Having a Dedicated Spotter

In weightlifting, a spotter is essential to ensure you approach the movement safely and avoid injury. Yet spotting goes beyond the weight room, particularly where form is concerned. When working out with a friend, you can watch each other for proper positioning and quickly identify injury risks before they become a workout-halting muscle strain.

Less Intimidation

Many of us avoid change out of fear but learning something new is often easier in a group setting. Whether it’s free weights or another type of new equipment, you’ll have an instructor showing you how to use everything with proper form. In turn, group settings allow you to add variety to your fitness routine. Find a friend who can show you a new move to further your results.

Opportunity for Two-Person Exercises

Some routines require two people, like a medicine ball pass or partner push-ups.
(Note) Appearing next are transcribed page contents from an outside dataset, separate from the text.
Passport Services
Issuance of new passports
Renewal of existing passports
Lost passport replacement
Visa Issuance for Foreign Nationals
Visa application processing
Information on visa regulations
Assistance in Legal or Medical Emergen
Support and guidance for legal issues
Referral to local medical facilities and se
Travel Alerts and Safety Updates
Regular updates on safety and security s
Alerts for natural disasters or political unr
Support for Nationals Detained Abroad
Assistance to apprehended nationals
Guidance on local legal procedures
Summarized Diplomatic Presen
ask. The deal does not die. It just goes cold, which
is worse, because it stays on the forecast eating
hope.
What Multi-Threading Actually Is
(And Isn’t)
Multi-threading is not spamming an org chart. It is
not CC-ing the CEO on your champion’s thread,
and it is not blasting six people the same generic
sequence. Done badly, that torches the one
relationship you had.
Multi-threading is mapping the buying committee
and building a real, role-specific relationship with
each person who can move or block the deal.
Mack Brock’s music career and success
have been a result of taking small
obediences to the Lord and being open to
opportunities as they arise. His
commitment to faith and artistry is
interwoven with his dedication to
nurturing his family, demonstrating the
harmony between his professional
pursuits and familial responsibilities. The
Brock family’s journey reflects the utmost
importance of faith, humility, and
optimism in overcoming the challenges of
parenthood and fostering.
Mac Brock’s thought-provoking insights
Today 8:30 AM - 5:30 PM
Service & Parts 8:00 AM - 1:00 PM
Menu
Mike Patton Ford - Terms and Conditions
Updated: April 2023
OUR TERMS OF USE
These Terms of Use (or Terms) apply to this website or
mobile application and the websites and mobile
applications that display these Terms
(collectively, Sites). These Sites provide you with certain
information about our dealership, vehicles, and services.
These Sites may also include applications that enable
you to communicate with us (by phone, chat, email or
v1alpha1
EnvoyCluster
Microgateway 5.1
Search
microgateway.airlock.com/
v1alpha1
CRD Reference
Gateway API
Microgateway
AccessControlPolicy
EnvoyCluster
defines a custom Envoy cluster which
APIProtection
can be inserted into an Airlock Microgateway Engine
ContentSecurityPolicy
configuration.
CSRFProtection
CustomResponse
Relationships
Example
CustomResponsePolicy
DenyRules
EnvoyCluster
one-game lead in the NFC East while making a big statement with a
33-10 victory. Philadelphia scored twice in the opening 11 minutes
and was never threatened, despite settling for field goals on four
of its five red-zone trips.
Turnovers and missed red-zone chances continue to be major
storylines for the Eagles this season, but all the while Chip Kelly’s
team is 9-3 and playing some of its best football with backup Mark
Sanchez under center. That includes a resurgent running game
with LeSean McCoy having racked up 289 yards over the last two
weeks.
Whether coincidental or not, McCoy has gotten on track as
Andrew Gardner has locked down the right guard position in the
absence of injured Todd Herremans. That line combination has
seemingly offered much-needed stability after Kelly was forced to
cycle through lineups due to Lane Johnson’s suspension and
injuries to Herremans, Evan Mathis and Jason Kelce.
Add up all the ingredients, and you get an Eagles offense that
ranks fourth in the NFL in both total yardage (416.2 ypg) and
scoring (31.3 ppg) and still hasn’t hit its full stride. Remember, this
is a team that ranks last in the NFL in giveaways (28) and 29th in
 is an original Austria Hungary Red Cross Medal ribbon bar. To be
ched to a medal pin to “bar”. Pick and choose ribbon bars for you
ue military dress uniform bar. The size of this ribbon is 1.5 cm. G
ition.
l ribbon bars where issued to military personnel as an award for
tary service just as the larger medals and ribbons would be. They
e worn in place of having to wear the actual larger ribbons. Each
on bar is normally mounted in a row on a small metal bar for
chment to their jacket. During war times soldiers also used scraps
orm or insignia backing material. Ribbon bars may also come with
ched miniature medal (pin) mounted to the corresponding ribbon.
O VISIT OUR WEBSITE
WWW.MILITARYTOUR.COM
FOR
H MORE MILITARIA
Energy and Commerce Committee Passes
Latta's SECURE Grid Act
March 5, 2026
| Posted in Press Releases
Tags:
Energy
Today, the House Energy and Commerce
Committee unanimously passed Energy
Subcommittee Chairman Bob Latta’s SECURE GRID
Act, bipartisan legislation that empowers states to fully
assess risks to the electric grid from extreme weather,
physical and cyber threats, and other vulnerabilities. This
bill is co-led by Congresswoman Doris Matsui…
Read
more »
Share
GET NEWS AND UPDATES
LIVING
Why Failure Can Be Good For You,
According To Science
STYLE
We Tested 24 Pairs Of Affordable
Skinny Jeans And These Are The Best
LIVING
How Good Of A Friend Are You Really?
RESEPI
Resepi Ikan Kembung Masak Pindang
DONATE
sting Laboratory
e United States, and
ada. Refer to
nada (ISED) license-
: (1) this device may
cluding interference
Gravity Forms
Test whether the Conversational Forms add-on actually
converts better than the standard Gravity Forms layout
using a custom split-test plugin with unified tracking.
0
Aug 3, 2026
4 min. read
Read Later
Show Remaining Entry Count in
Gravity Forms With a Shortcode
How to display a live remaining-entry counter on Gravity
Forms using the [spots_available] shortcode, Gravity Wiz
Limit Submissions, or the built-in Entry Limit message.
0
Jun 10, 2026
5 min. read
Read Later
These exercises help diversify your routine and build upon the motivation two-person workouts can bring.

Improved Fitness

According to multiple studies, the habits of others can rub off on us:

·         A study published in the Journal of Social Sciences found that participant behaviors in workout settings influence others and are eventually shared by the group.

·         A 2016 study published in Obesity found that overweight individuals tend to have better weight loss success when working out with their more active friends.

·         Other studies have shown that if you have friends who work out regularly and eat well, you start to assume their healthier habits, improving your long-term health.

Improved Mental Health

Working out by yourself can be lonely. Particularly in group classes, sweating it out to work towards a common goal helps release endorphins and increases overall satisfaction levels. Beyond an elevated feeling of happiness, a study published in the International Journal of Stress Management found that participants who exercised on a stationary bike with a friend or group for at least 30 minutes felt calmer afterward, compared to the group that completed the activity alone.